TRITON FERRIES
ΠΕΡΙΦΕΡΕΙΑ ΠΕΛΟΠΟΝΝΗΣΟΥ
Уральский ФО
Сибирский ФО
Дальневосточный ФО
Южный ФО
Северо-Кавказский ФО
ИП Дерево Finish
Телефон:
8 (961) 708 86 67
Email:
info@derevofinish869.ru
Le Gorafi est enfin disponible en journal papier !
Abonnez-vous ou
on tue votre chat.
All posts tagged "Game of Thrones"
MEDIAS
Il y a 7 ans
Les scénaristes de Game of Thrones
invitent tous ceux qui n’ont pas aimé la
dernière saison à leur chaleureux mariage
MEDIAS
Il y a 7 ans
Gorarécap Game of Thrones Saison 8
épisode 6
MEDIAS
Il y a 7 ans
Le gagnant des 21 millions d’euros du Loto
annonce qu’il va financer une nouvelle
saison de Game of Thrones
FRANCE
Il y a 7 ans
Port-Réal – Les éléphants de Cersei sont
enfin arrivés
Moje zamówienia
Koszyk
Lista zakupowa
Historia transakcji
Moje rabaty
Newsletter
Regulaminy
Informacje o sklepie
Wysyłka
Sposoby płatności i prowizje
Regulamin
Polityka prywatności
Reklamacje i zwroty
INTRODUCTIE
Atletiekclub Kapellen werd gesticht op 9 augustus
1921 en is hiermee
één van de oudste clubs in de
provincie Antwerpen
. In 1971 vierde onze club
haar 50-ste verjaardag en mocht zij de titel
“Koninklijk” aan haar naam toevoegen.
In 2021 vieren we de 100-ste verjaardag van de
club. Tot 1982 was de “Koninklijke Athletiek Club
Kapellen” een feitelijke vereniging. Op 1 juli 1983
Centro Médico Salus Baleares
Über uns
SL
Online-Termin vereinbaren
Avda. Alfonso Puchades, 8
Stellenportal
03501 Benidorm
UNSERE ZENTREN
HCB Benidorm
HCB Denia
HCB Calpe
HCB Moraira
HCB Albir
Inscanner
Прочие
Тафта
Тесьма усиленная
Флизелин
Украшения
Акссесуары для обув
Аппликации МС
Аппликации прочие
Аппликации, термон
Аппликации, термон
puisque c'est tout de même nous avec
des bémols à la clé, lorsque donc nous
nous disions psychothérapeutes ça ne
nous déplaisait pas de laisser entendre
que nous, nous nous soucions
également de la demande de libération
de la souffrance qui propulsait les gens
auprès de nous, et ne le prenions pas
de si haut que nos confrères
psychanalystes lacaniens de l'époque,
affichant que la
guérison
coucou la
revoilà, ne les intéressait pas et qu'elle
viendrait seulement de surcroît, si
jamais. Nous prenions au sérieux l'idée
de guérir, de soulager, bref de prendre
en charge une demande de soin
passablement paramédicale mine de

┄┄┄┄┄┄┄┄┄┄┄┄┄┄┄┄┄┄┄┄

## Exercise description
Reproduce the line that contains "vierde onze club" and each line after it through the last line of the entries above, exactly; leave out all earlier lines.

## Exercise result
. In 1971 vierde onze club
haar 50-ste verjaardag en mocht zij de titel
“Koninklijk” aan haar naam toevoegen.
In 2021 vieren we de 100-ste verjaardag van de
club. Tot 1982 was de “Koninklijke Athletiek Club
Kapellen” een feitelijke vereniging. Op 1 juli 1983
Centro Médico Salus Baleares
Über uns
SL
Online-Termin vereinbaren
Avda. Alfonso Puchades, 8
Stellenportal
03501 Benidorm
UNSERE ZENTREN
HCB Benidorm
HCB Denia
HCB Calpe
HCB Moraira
HCB Albir
Inscanner
Прочие
Тафта
Тесьма усиленная
Флизелин
Украшения
Акссесуары для обув
Аппликации МС
Аппликации прочие
Аппликации, термон
Аппликации, термон
puisque c'est tout de même nous avec
des bémols à la clé, lorsque donc nous
nous disions psychothérapeutes ça ne
nous déplaisait pas de laisser entendre
que nous, nous nous soucions
également de la demande de libération
de la souffrance qui propulsait les gens
auprès de nous, et ne le prenions pas
de si haut que nos confrères
psychanalystes lacaniens de l'époque,
affichant que la
guérison
coucou la
revoilà, ne les intéressait pas et qu'elle
viendrait seulement de surcroît, si
jamais. Nous prenions au sérieux l'idée
de guérir, de soulager, bref de prendre
en charge une demande de soin
passablement paramédicale mine de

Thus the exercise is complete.